The Black Wolf (In the Company of Killers, #5)(59)



“Is that a threat, Mr. Faust?” Barrett speaks up, narrowing his eyes.

“Yes. It is, Mr. Barrett. And I am not in the habit of making threats I am unable to carry out.” I straighten my suit jacket and then fold my hands loosely on the table.

Barrett smirks. “We have you, Mr. Faust,” he cautions. “Both of you, two men who may not be on a wanted list yet, but keep in mind that’s only because we’ve kept you off them.” He leans toward the table, eyeing me as if he has something over me. “We could take you right now—we could kill you right now.”

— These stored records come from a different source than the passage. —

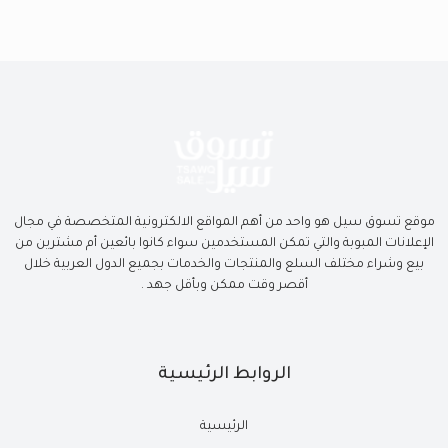
موقع تسوق سيل هو واحد من أهم المواقع الالكترونية المتخصصة في مجال
الإعلانات المبوبة والتي تمكن المستخدمين سواء كانوا بائعين أم مشترين من
بيع وشراء مختلف السلع والمنتجات والخدمات بجميع الدول العربية خلال
أقصر وقت ممكن وبأقل جهد .
الروابط الرئيسية
الرئيسية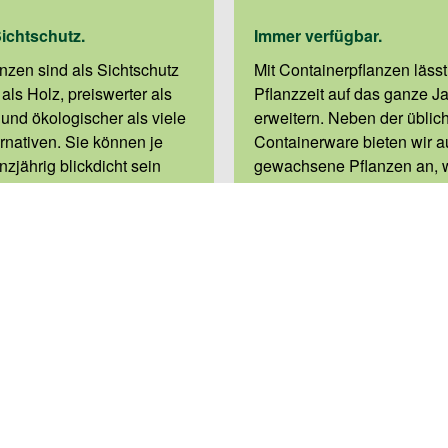
Sichtschutz.
Immer verfügbar.
nzen sind als Sichtschutz
Mit Containerpflanzen lässt
 als Holz, preiswerter als
Pflanzzeit auf das ganze J
nd ökologischer als viele
erweitern. Neben der üblic
rnativen. Sie können je
Containerware bieten wir a
nzjährig blickdicht sein
gewachsene Pflanzen an, w
st ihre Blätter verlieren.
Container gesetzt werden. 
m Wissen finden wir
können wir Ihnen auch im
tandort, Pflanzenbedarf
starke, auf unserem Feld kul
 passende Hecke für Sie.
Pflanzenqualität anbieten. 
verfügen über ein breites S
hochwertigen Containerpfla
zu 750 Liter) und einer groß
an Japanischen Ahorn.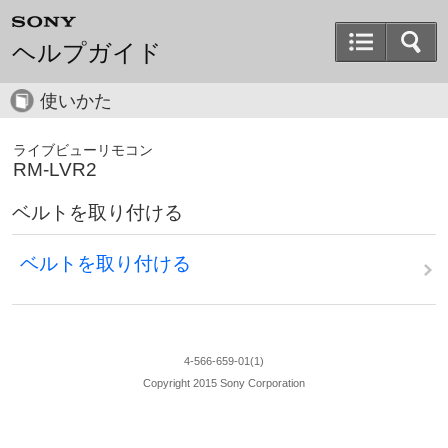
ヘルプガイド
使いかた
ライブビューリモコン
RM-LVR2
ベルトを取り付ける
ベルトを取り付ける
4-566-659-01(1)
Copyright 2015 Sony Corporation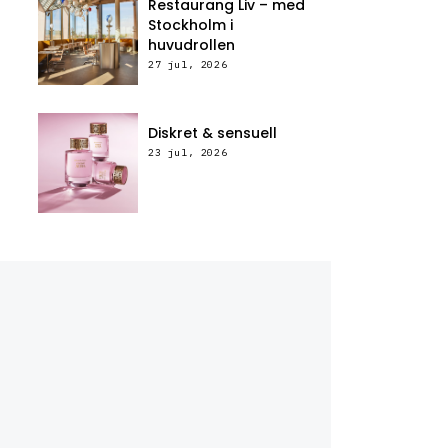
Restaurang Liv – med
Stockholm i
huvudrollen
27 jul, 2026
Diskret & sensuell
23 jul, 2026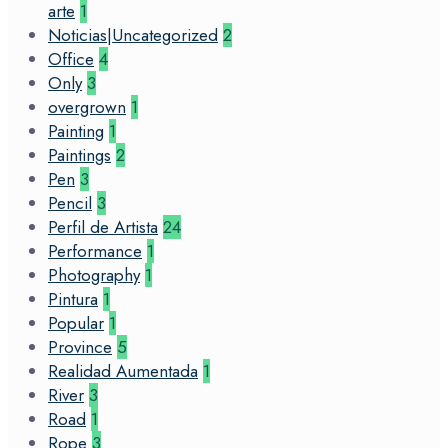
arte
1
Noticias|Uncategorized
2
Office
4
Only
3
overgrown
1
Painting
1
Paintings
2
Pen
3
Pencil
3
Perfil de Artista
24
Performance
1
Photography
1
Pintura
1
Popular
1
Province
5
Realidad Aumentada
1
River
3
Road
1
Rope
3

“Please Mr. Barrett”—I open a hand, palm up, and casually gesture toward his jacket pocket—“why don’t you give your son—the one in Maine—a call, before you say anything more.”

His skin pales, and the smirk vanishes from his mouth. He glances at Connors nervously, then back in my direction. Masters breathes in heavily; his jaw grinds behind his stubbled cheeks. Miller, the novice, looks a bit scared; Darros, the expert, continues to watch me the same way I’ve been watching him. Connors’ eyes shut softly and he shakes his head like a man wishing his mouthy counterpart would drop the threats already. Kenneth Ware looks impressed.

Barrett’s son answers the phone.

“Are you all right, Danny?”

“Why don’t you put him on speakerphone?” I suggest.

Hesitantly, Barrett sets his phone on the table and runs his finger over the screen.

“I’m fine, Dad,” comes his son’s voice, “he hasn’t hurt me.”

The two of them go on about the man sitting in Daniel Barrett’s living room, my man from the First Division: how he was sitting there like that, in the dark, when Daniel came home from work hours ago; how my man told Daniel that he would not hurt him and that all he wanted Daniel to do was wait for this phone call.

And then Connors calls his wife in New York and they go through the same conversation about the woman sitting with her in her kitchen. “She even let me cook dinner,” comes the wife’s voice through the speakerphone. “Not that I’m hungry after coming home to find a strange woman in our house with a gun on her hip, but I was so scared I wanted to…do what I normally do, I guess; make me feel like you’re coming home. Are you coming home, Barry?” Her voice is shaky. Connors looks to me for the answer.

“Yes, I’m coming home, Abbs,” he tells her; the hope that she is still alive when he gets there is written all over his face. “I’ll be late for that dinner, but I’ll be there.”

Barrett looks right at Dorian Flynn.

“Hey,” Flynn says, putting up his hands in his defense, “I only gave him the information you authorized me to give: your names and titles and where we’d be meeting.”

That’s more than what you can say you gave to them on us.

“You’re threatening my family?” Barrett’s hands become fists on the table, and he starts to get up, but Connors stops him.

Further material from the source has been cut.